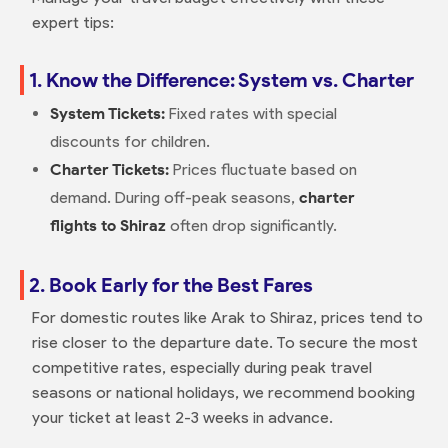
expert tips:
1. Know the Difference: System vs. Charter
System Tickets:
Fixed rates with special
discounts for children.
Charter Tickets:
Prices fluctuate based on
demand. During off-peak seasons,
charter
flights to Shiraz
often drop significantly.
2. Book Early for the Best Fares
For domestic routes like Arak to Shiraz, prices tend to
rise closer to the departure date. To secure the most
competitive rates, especially during peak travel
seasons or national holidays, we recommend booking
your ticket at least 2-3 weeks in advance.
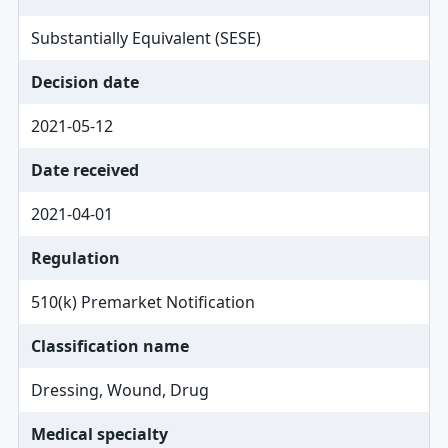
Substantially Equivalent (SESE)
Decision date
2021-05-12
Date received
2021-04-01
Regulation
510(k) Premarket Notification
Classification name
Dressing, Wound, Drug
Medical specialty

######

■ **How to complete this task**: Whenever a line above has the word "Shiraz" in it, copy that line.

■ **Exercise result**:
flights to Shiraz
For domestic routes like Arak to Shiraz, prices tend to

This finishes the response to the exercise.